She nods and leaves the room and I sit back down on the bed. Somehow I have to dress I have to
I must get in the wagon and go back to jail.

I slip the dress that Arthur bought me over my head. Soft calico little blue flowers red hearts soft cotton sleeves covering my elbows. Ever since I was arrested, I haven't been allowed to wear the habit I wore

just like Teresa wears today, the two of us once glued together

no more.



Soon I am in the kitchen where Teresa is stirring oatmeal on the wood stove. The corn muffins she baked earlier smell so pleasing that I lift one to my mouth and take a small bite.  Teresa begins lifting the oatmeal into a bowl.
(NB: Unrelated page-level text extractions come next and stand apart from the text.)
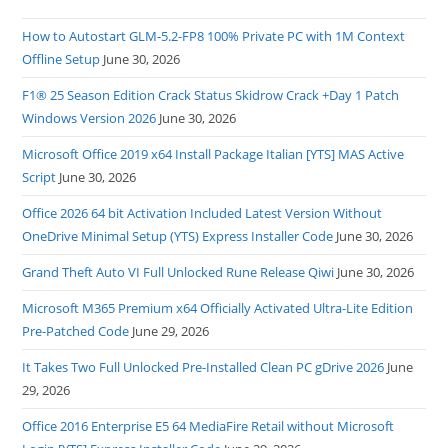
How to Autostart GLM-5.2-FP8 100% Private PC with 1M Context
Offline Setup
June 30, 2026
F1® 25 Season Edition Crack Status Skidrow Crack +Day 1 Patch
Windows Version 2026
June 30, 2026
Microsoft Office 2019 x64 Install Package Italian [YTS] MAS Active
Script
June 30, 2026
Office 2026 64 bit Activation Included Latest Version Without
OneDrive Minimal Setup (YTS) Express Installer Code
June 30, 2026
Grand Theft Auto VI Full Unlocked Rune Release Qiwi
June 30, 2026
Microsoft M365 Premium x64 Officially Activated Ultra-Lite Edition
Pre-Patched Code
June 29, 2026
It Takes Two Full Unlocked Pre-Installed Clean PC gDrive 2026
June
29, 2026
Office 2016 Enterprise E5 64 MediaFire Retail without Microsoft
I sit down at the table and stare into oatmeal this is more than a cup, this is a whole bowl, I feel I may throw up

Teresa sets a cup of coffee in front of me. 

Arthur enters the kitchen, clutching the brim of his hat. "Good morning ma'am," he says, his dark eyes opened wide. "I was hoping I'd find you here in the kitchen."

I nod. "Yes," I say trying for a smile, but not succeeding.

Clearing his throat, Arthur drops his gaze to the floor. "You know that..." he starts, and stops and starts again, "that if you...I mean, if you have any inclination to....uh...go or leave without..." here he shrugs, nods. "God knows I would take you wherever you wanted to go, anywhere that..." His voice trails off.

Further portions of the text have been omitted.